Although the literature on effects of armed conflict on population health is extensive, detailed assessments of effects on public health 'systems' are few. This article aims to help address this deficit through the medium of a case study on Yemen, describing health system and health outcome performance prior to the internationalisation of the conflict there in March 2015, before assessing the impact of war on health system functionality since that time.
Review of peer- and non-peer reviewed literature from 2005 to 2016 from academic sources, multilateral organizations, donors and governmental and non-governmental organizations, augmented by secondary data analysis.
Despite significant health system weaknesses and structural vulnerabilities pre-conflict, there were important improvements in selected health outcome measures in Yemen up to early 2015 (life expectancy, and infant and maternal mortality, e.g.), partly driven by a fragile health sector that was heavily reliant on out-of-pocket expenditure, and hampered by weak service penetration especially in rural areas. High intensity conflict has resulted in rising mortality and injury rates since March 2015, the first decline in life expectancy and increase in child and maternal mortality in Yemen for some years, and worsening levels of malnutrition. Service delivery has become increasingly challenging in the context of a funding crisis, destruction of health facilities, widespread shortages of essential medicines and equipment across the country, and governance fragmentation.

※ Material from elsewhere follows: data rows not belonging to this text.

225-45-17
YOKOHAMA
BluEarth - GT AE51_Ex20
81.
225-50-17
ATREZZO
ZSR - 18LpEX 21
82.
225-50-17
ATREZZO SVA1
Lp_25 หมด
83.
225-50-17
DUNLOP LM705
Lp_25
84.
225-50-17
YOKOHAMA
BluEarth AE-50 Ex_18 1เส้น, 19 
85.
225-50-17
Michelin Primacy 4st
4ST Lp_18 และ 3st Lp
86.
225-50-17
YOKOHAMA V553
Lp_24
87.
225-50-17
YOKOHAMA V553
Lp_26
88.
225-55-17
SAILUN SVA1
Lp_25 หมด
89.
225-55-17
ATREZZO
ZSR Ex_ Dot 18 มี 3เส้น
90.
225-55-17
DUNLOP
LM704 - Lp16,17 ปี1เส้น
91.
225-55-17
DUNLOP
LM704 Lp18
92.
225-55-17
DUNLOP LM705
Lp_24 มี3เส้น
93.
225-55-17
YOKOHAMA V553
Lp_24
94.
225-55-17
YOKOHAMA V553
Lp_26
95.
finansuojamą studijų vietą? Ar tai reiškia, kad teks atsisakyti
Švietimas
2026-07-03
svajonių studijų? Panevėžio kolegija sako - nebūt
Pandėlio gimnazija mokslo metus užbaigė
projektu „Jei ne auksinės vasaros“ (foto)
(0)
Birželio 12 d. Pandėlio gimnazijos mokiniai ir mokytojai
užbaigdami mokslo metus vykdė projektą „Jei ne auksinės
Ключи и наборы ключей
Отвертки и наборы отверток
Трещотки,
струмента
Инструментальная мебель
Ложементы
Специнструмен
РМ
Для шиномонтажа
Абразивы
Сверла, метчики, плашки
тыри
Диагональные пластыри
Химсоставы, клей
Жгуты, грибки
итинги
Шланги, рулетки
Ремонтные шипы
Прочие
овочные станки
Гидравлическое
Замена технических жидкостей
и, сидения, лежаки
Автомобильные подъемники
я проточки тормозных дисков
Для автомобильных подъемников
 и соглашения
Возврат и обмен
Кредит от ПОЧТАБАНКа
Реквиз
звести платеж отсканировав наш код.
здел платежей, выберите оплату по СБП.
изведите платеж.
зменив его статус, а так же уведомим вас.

Conflict in Yemen has resulted in humanitarian disaster on a wide scale in a short period of time, and crippled an already weak health system. Important areas of uncertainty remain, however, including the scale of health worker flight, and the extent to which alternative providers have stepped in to fill widening service gaps as the conflict has unfolded. Planning for longer-term health system reconstruction should begin as soon as possible.

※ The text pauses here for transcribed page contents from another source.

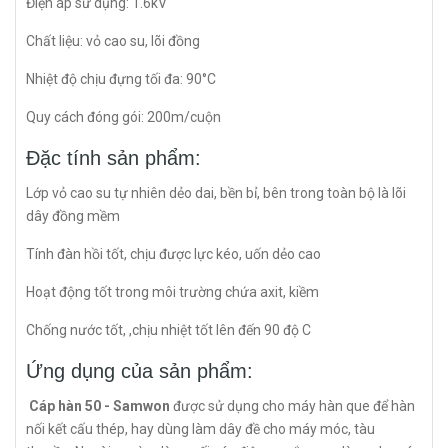
Điện áp sử dụng: 1.6kV
Chất liệu: vỏ cao su, lõi đồng
Nhiệt độ chịu đựng tối đa: 90°C
Quy cách đóng gói: 200m/cuộn
Đặc tính sản phẩm:
Lớp vỏ cao su tự nhiên dẻo dai, bền bỉ, bên trong toàn bộ là lõi
dây đồng mềm
Tính đàn hồi tốt, chịu được lực kéo, uốn dẻo cao
Hoạt động tốt trong môi trường chứa axit, kiềm
Chống nước tốt, ,chịu nhiệt tốt lên đến 90 độ C
Ứng dụng của sản phẩm:
Cáp hàn 50 - Samwon
được sử dụng cho máy hàn que để hàn
nối kết cấu thép, hay dùng làm dây đề cho máy móc, tàu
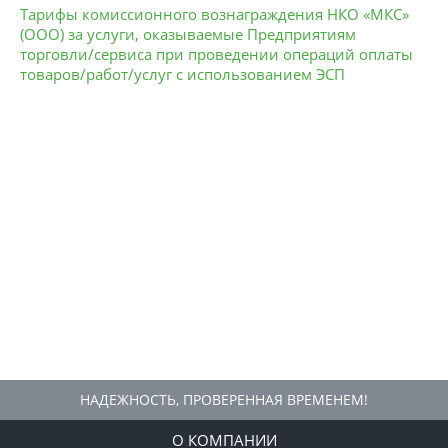
Тарифы комиссионного вознаграждения НКО «МКС»
(ООО) за услуги, оказываемые Предприятиям
торговли/сервиса при проведении операций оплаты
товаров/работ/услуг с использованием ЭСП
НАДЕЖНОСТЬ, ПРОВЕРЕННАЯ ВРЕМЕНЕМ!
О КОМПАНИИ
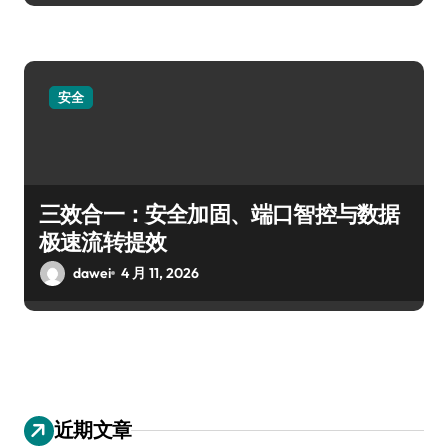
安全
三效合一：安全加固、端口智控与数据
极速流转提效
dawei
4 月 11, 2026
近期文章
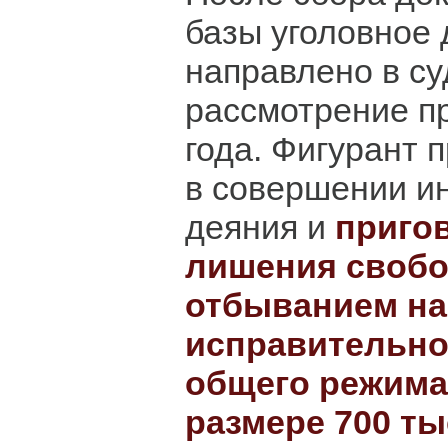
базы уголовное
направлено в су
рассмотрение п
года. Фигурант 
в совершении и
деяния и
пригов
лишения свобо
отбыванием на
исправительно
общего режима
размере 700 т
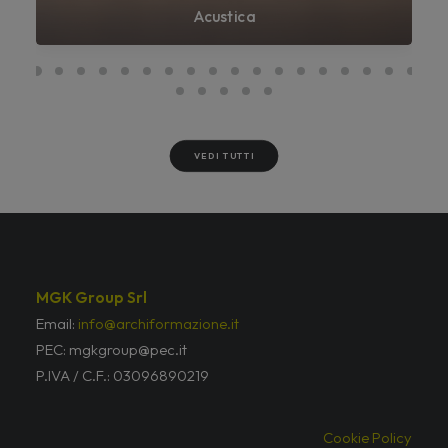
Acustica
VEDI TUTTI
MGK Group Srl
Email:
info@archiformazione.it
PEC: mgkgroup@pec.it
P.IVA / C.F.: 03096890219
Cookie Policy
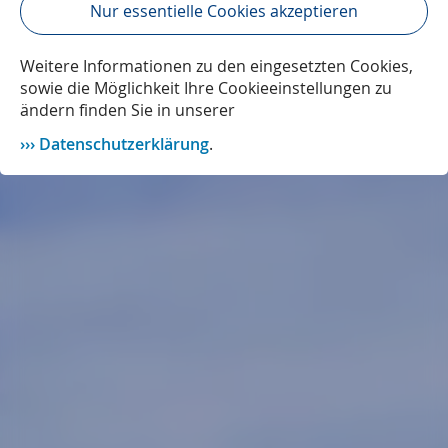
Nur essentielle Cookies akzeptieren
Weitere Informationen zu den eingesetzten Cookies,
sowie die Möglichkeit Ihre Cookieeinstellungen zu
ändern finden Sie in unserer
Datenschutzerklärung
.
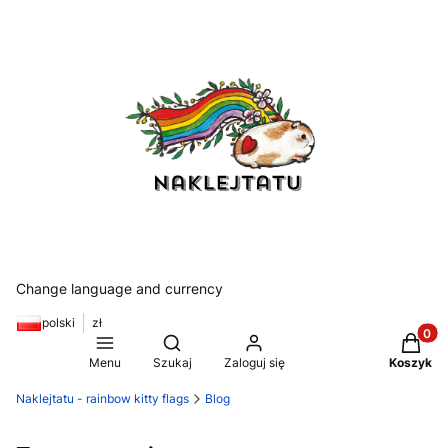
Change language and currency
polski
zł
Produkt
Otwórz wyszukiwarkę
Menu
Szukaj
Zaloguj się
Koszyk
Naklejtatu - rainbow kitty flags
Blog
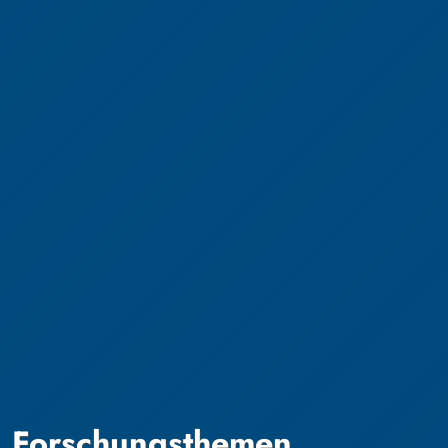
Forschungsthemen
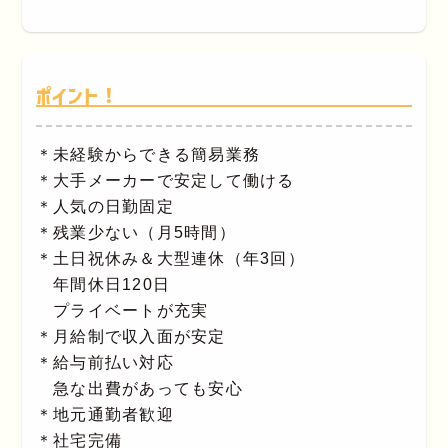
ポイント！
＊未経験からできる簡易業務
＊大手メーカーで安定して働ける
＊人気の日勤固定
＊残業少ない（月5時間）
＊土日祝休み＆大型連休（年3回）
年間休日120日
プライベートが充実
＊月給制で収入面が安定
＊給与前払い対応
急な出費があっても安心
＊地元通勤者歓迎
＊社宅完備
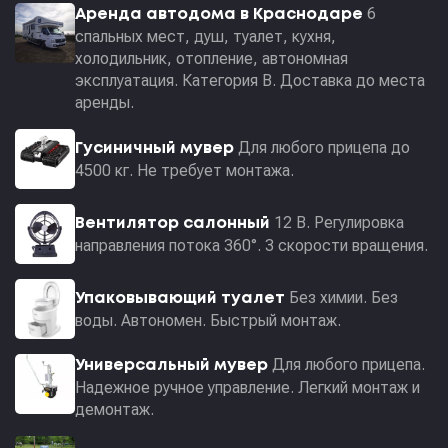
6
Аренда автодома в Краснодаре
спальных мест, душ, туалет, кухня,
холодильник, отопление, автономная
эксплуатация. Категория В. Доставка до места
аренды.
Для любого прицепа до
Гусиничный мувер
4500 кг. Не требует монтажа.
12 В. Регулировка
Вентилятор салонный
направления потока 360°. 3 скорости вращения.
Без химии. Без
Упаковывающий туалет
воды. Автономен. Быстрый монтаж.
Для любого прицепа.
Универсальный мувер
Надежное ручное управление. Легкий монтаж и
демонтаж.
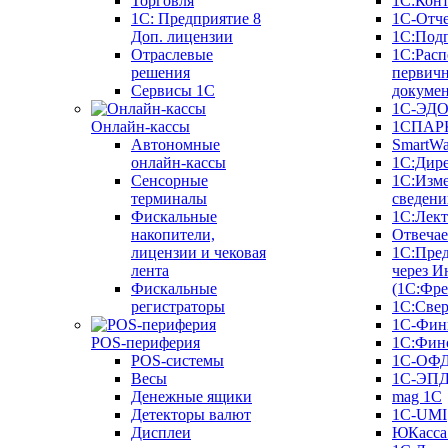
Торговля
1С:Конт
1C: Предприятие 8
1С-Отче
Доп. лицензии
1С:Под
Отраслевые
1С:Расп
решения
первич
Сервисы 1С
докуме
1С-ЭД
Онлайн-кассы
1СПАРК
Автономные
SmartW
онлайн-кассы
1С:Дир
Сенсорные
1С:Изм
терминалы
сведени
Фискальные
1С:Лек
накопители,
Отвечае
лицензии и чековая
1С:Пре
лента
через И
Фискальные
(1С:Фр
регистраторы
1С:Свер
1С-Фин
POS-периферия
1С:Фин
POS-системы
1С-ОФ
Весы
1С-ЭП
Денежные ящики
mag 1C
Детекторы валют
1C-UMI
Дисплеи
ЮКасса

尽管关于武装冲突对人口健康影响的文献颇为丰富,但对公共卫生“系统”影响的详细评估却为数不多。本文旨在通过也门的案例研究来填补这一空白,先描述2015年3月冲突国际化之前也门的卫生系统及健康成果表现,再评估自那时起战争对卫生系统功能的影响。
对2005年至2016年来自学术机构、多边组织、捐助方以及政府和非政府组织的同行评审和非同行评审文献进行综述,并辅以二次数据分析。

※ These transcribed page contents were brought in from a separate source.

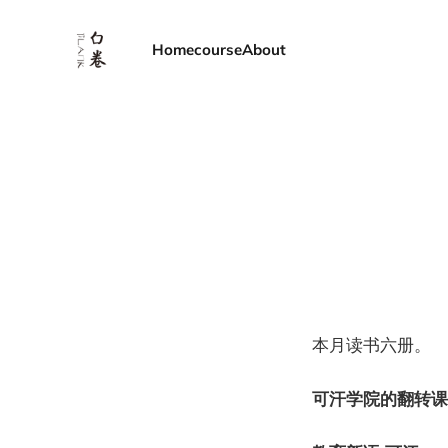
Home
course
About
本月读书六册。
可汗学院的翻转课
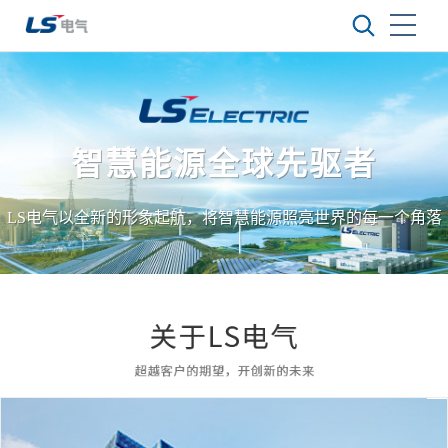
智慧能源全球先驱者
LS电气以全新的形象起航，将智慧能源照亮世界的每一个角落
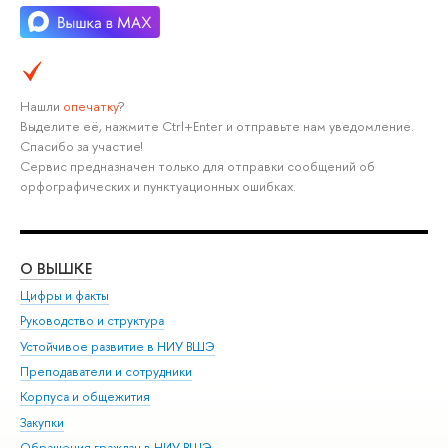
Нашли
опечатку
?
Выделите её, нажмите Ctrl+Enter и отправьте нам уведомление.
Спасибо за участие!
Сервис предназначен только для отправки сообщений об
орфографических и пунктуационных ошибках.
О ВЫШКЕ
ОБ
Цифры и факты
Ли
Руководство и структура
Дов
Устойчивое развитие в НИУ ВШЭ
Ол
Преподаватели и сотрудники
При
Корпуса и общежития
Вы
Закупки
При
Обращения граждан в НИУ ВШЭ
Ас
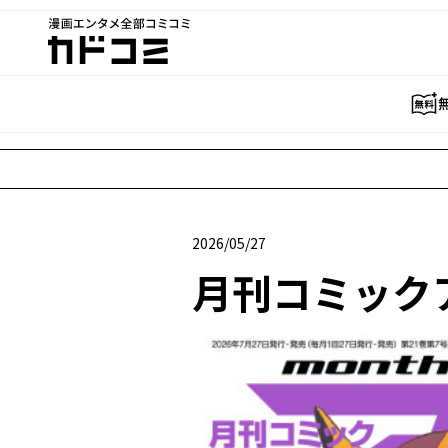
漫画エンタメ全部コミコミ
カドコミ
2026/05/27
2026年05月27日
月刊コミックア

尽管冲突前也门的卫生系统存在重大弱点和结构性漏洞,但到2015年初,也门在某些健康成果指标方面取得了重要进展(如预期寿命、婴儿及孕产妇死亡率等),部分原因是脆弱的卫生部门严重依赖自付费用,且服务覆盖不足,尤其是在农村地区。自2015年3月以来,高强度冲突导致死亡率和受伤率上升,也门的预期寿命首次下降,儿童及孕产妇死亡率在数年后首次上升,营养不良状况也日益恶化。在资金危机、卫生设施遭到破坏、全国基本药品和设备普遍短缺以及治理碎片化的背景下,服务提供变得越来越具有挑战性。
也门的冲突在短时间内造成了大规模的人道主义灾难,并使本就薄弱的卫生系统陷入瘫痪。然而,仍存在一些重要的不确定领域,包括卫生工作者外流的规模,以及随着冲突的展开,替代提供者在填补不断扩大的服务缺口方面所发挥作用的程度。应尽快开始规划长期的卫生系统重建工作。